What could be worse?

But wait! How exactly have we been affected? True, the losses to our pocket books are real and serious. Yes, some of us have had to cut back: drive less, go easy on the eating out—an overall tightening of the belt on the spending.

But surely, the first generation Indians amongst us have seen worse—economic crisis or not. Most of us grew up experiencing—either first hand or at close quarters—real hardships. Regardless of the economy (which did not seem to have such a pronounced sway on our everyday lives in those days), we always knew what it meant to juggle the household budget?and still come up short for important things such as school supplies and uniforms. Most of us have seen (if not directly experienced) real financial strain. Like the depression-era generation of America, we, the first generation Indian Americans, have seen gut-wrenching economic hardships. Buying a piece of clothing was a measured decision; eating out was a once-in-a-blue-moon luxury.

I don’t mean to draw a picture that suggests we were a God-forsaken lot. We had our pride and our joys. Some of us even enjoyed rich pedigrees and were chauffer-driven to school. But all in all, financial abundance had certainly not rained upon the masses of our lot. We still remember rationing lines or buying vital supplies like sugar and oil in half-a-pound quantities—as that was all that the cash flow would allow.

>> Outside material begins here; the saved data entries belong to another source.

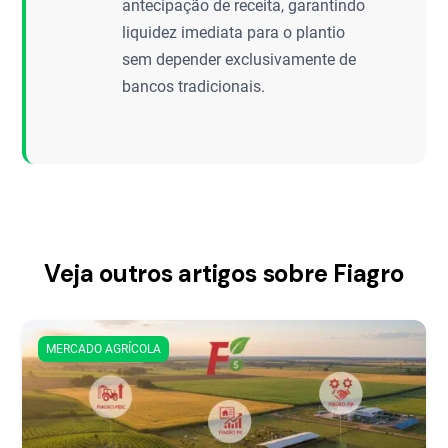
antecipação de receita, garantindo
liquidez imediata para o plantio
sem depender exclusivamente de
bancos tradicionais.
Veja outros artigos sobre Fiagro
MERCADO AGRÍCOLA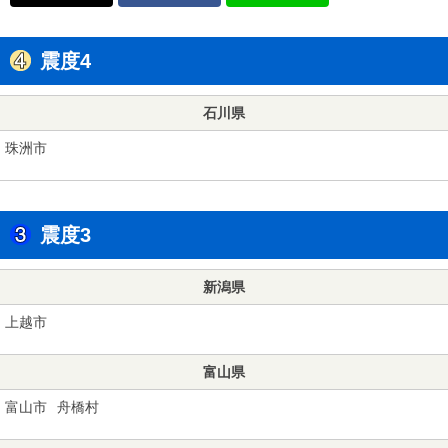
震度4
石川県
珠洲市
震度3
新潟県
上越市
富山県
富山市
舟橋村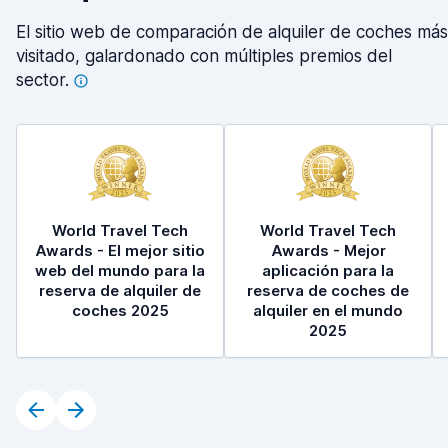
El sitio web de comparación de alquiler de coches más
visitado, galardonado con múltiples premios del
sector.
World Travel Tech
World Travel Tech
Awards - El mejor sitio
Awards - Mejor
web del mundo para la
aplicación para la
reserva de alquiler de
reserva de coches de
coches 2025
alquiler en el mundo
2025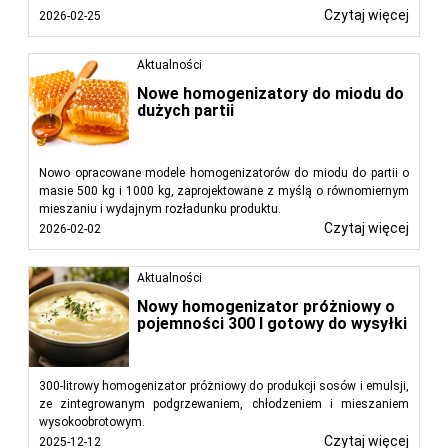
Czytaj więcej
2026-02-25
Aktualności
Nowe homogenizatory do miodu do
dużych partii
Nowo opracowane modele homogenizatorów do miodu do partii o
masie 500 kg i 1000 kg, zaprojektowane z myślą o równomiernym
mieszaniu i wydajnym rozładunku produktu.
Czytaj więcej
2026-02-02
Aktualności
Nowy homogenizator próżniowy o
pojemności 300 l gotowy do wysyłki
300-litrowy homogenizator próżniowy do produkcji sosów i emulsji,
ze zintegrowanym podgrzewaniem, chłodzeniem i mieszaniem
wysokoobrotowym.
Czytaj więcej
2025-12-12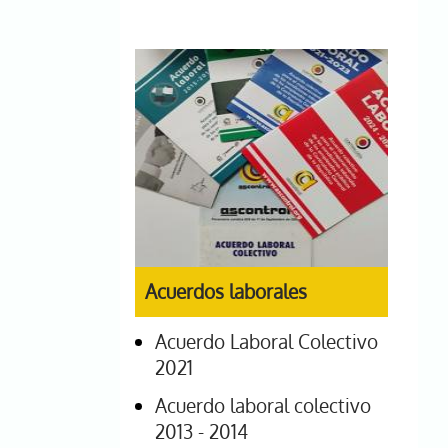
Acuerdos laborales
Acuerdo Laboral Colectivo
2021
Acuerdo laboral colectivo
2013 - 2014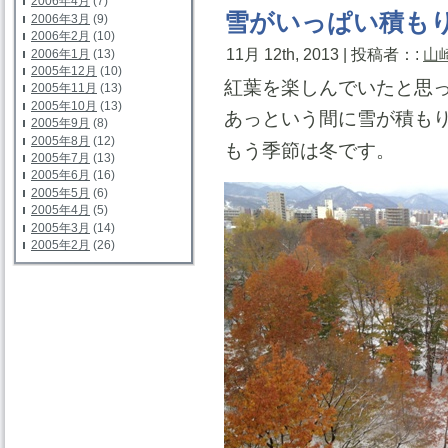
2006年4月
(7)
雪がいっぱい積も
2006年3月
(9)
2006年2月
(10)
11月 12th, 2013 | 投稿者：:
山
2006年1月
(13)
2005年12月
(10)
紅葉を楽しんでいたと思
2005年11月
(13)
2005年10月
(13)
あっという間に雪が積も
2005年9月
(8)
2005年8月
(12)
もう季節は冬です。
2005年7月
(13)
2005年6月
(16)
2005年5月
(6)
2005年4月
(5)
2005年3月
(14)
2005年2月
(26)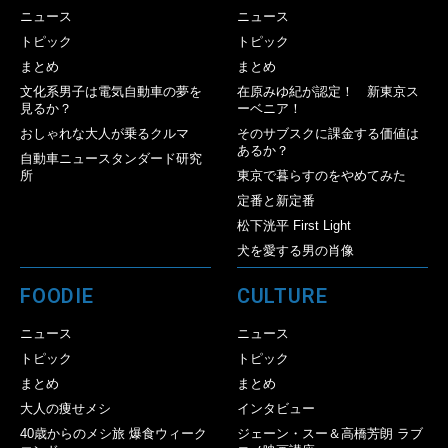
ニュース
ニュース
トピック
トピック
まとめ
まとめ
文化系男子は電気自動車の夢を
在原みゆ紀が認定！ 新東京ス
見るか？
ーベニア！
おしゃれな大人が乗るクルマ
そのサブスクに課金する価値は
あるか？
自動車ニュースタンダード研究
所
東京で暮らすのをやめてみた
定番と新定番
松下洸平 First Light
犬を愛する男の肖像
FOODIE
CULTURE
ニュース
ニュース
トピック
トピック
まとめ
まとめ
大人の痩せメシ
インタビュー
40歳からのメシ旅 爆食ウィーク
ジェーン・スー＆高橋芳朗 ラブ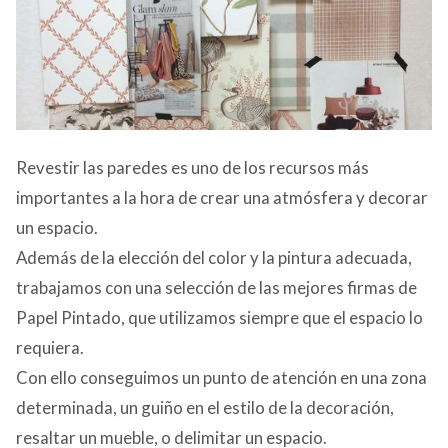
CONTACTO
Revestir las paredes es uno de los recursos más
importantes a la hora de crear una atmósfera y decorar
un espacio.
Además de la elección del color y la pintura adecuada,
trabajamos con una selección de las mejores firmas de
Papel Pintado, que utilizamos siempre que el espacio lo
requiera.
Con ello conseguimos un punto de atención en una zona
determinada, un guiño en el estilo de la decoración,
resaltar un mueble, o delimitar un espacio.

Coming from that time and place, today, despite one of the most unprecedented economic meltdowns in American history, we still have supermarkets loaded with dozens of varieties of bread and the most exotic of ice-cream flavors imaginable—to name just a couple of staples J.

While we may have cut back, even those between jobs can conceivably indulge their cravings and fancies for food and clothing, the only challenge being the overabundance of choice. A variety of cuisines that even the Royalty of days past would envy are just a short drive away from most of us. And while we may think twice about it, an occasional indulgence of a $4 latte will not necessarily have us cutting back on school supplies for our kids.

I don’t mean to undermine the gravity of the situation—which has the potential to get catastrophic. All I am saying is that while our retirements may have come up under risk, we can put things in perspective by looking back at where we have come from, both as Indians and Americans.